MicroArray Quality Control (MAQC)
Microarrays and next-generation sequencing represent core technologies in pharmacogenomics and toxicogenomics; however, before these technologies can successfully and reliably be used in clinical practice and regulatory decision-making, standards and quality measures need to be developed. The MAQC project is helping improve the microarray and next-generation sequencing technologies and foster their proper applications in discovery, development and review of FDA regulated products. Everyone is invited to participate in the MAQC project.
The first phase of the MAQC project (MAQC-I) aims to:
- provide quality control (QC) tools to the microarray community to avoid procedural failures
- develop guidelines for microarray data analysis by providing the public with large reference datasets along with readily accessible reference RNA samples
- establish QC metrics and thresholds for objectively assessing the performance achievable by various microarray platforms
- evaluate the advantages and disadvantages of various data analysis methods
MAQC-I involves six FDA Centers, major providers of microarray platforms and RNA samples, EPA, NIST, academic laboratories, and other stakeholders. Two human reference RNA samples have been selected, and differential gene expression levels between the two samples have been calibrated with microarrays and other technologies (e.g., QRT-PCR). The resulting microarray datasets have been used for assessing the precision and cross-platform/laboratory comparability of microarrays, and the QRT-PCR datasets enabled evaluation of the nature and magnitude of any systematic biases that may exist between microarrays and QRT-PCR. The availability of the well-characterized RNA samples combined with the resulting microarray and QRT-PCR datasets, which have been made readily accessible to the scientific community, allow individual laboratories to more easily identify and correct procedural failures.
The second phase of the MAQC project (MAQC-II) aims to:
- assess the capabilities and limitations of various data analysis methods in developing and validating microarray-based predictive models
- reach consensus on the “best practices” for development and validation of predictive models based on microarray gene expression and genotyping data for personalized medicine
Thirty-six teams developed classifiers for 13 endpoints—some easy, some difficult to predict, from six relatively large training data sets. These analyses collectively produced >18,000 models that were challenged by independent and blinded validation sets generated for MAQC-II. The cross-validated performance estimates for models developed under good practices are predictive of the blinded validation performance. The achievable prediction performance is largely determined by the intrinsic predictability of the endpoint, and simple data analysis methods often perform as well as more complicated approaches. Multiple models of comparable performance can be developed for a given endpoint and the stability of gene lists correlates with endpoint predictability. Importantly, similar conclusions were reached when >12,000 new models were generated by swapping the original training and validation sets.

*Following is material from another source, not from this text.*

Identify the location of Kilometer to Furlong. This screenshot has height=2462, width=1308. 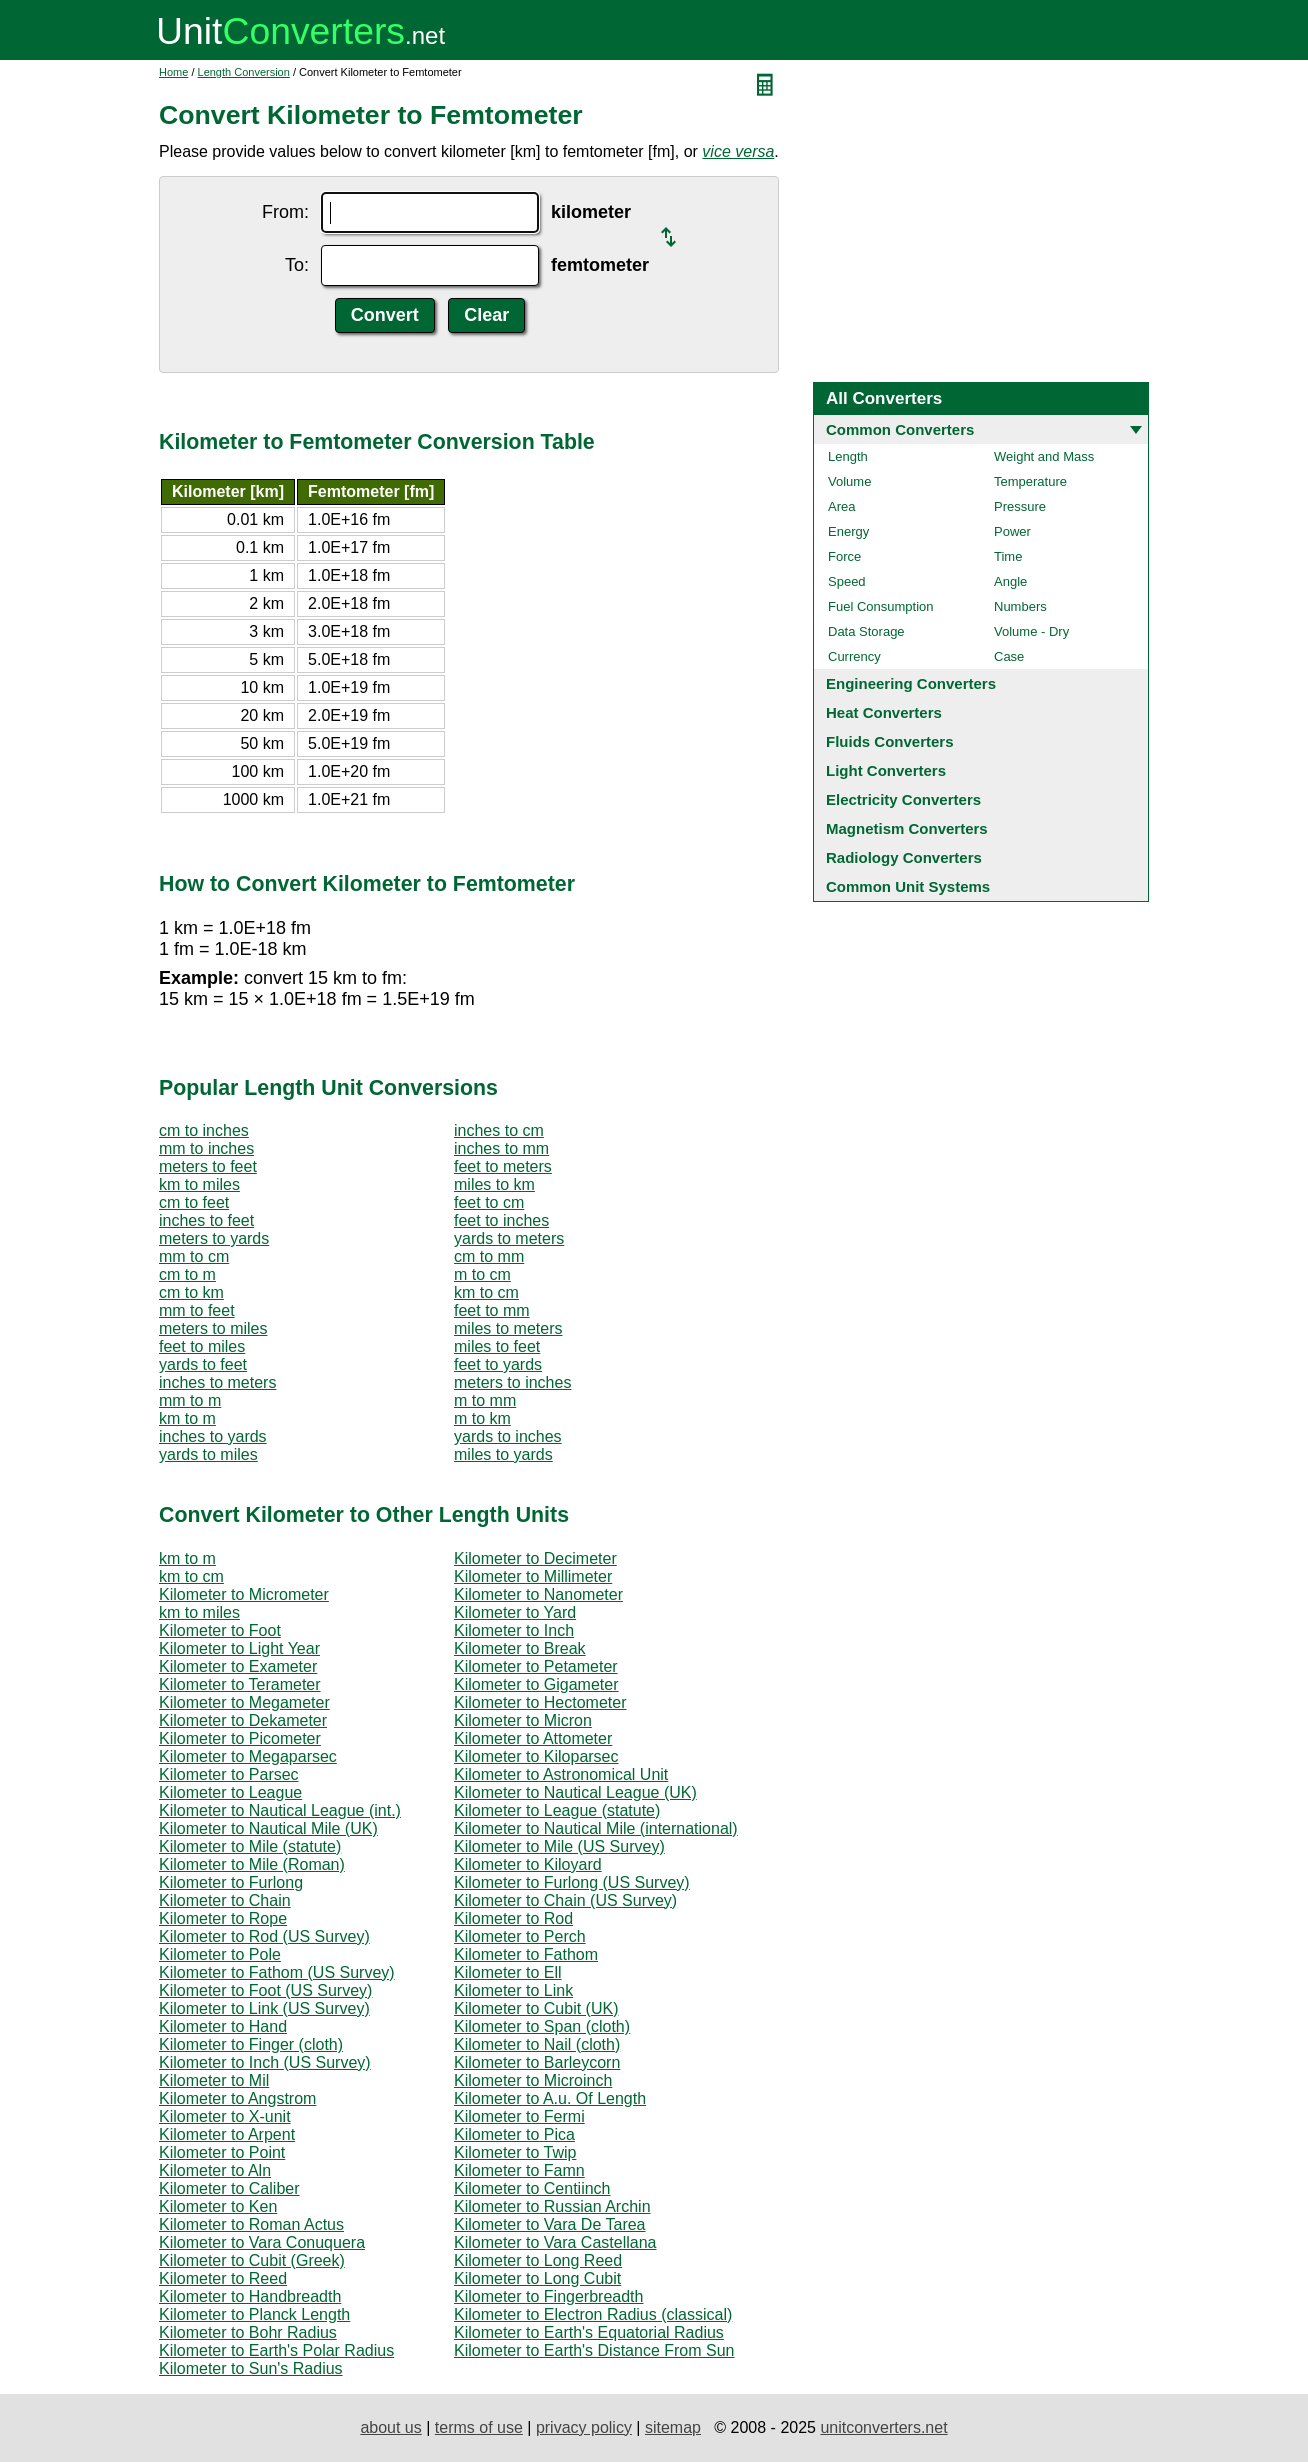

The third phase of the MAQC project (MAQC-III), also called Sequencing Quality Control (SEQC), aims at assessing the technical performance of next-generation sequencing platforms by generating benchmark datasets with reference samples and evaluating advantages and limitations of various bioinformatics strategies in RNA and DNA analyses.
The availability of the calibrated RNA samples combined with the resulting microarray and QRT-PCR datasets, which will be made readily accessible to the microarray community, will allow individual laboratories to more easily identify and correct procedural failures.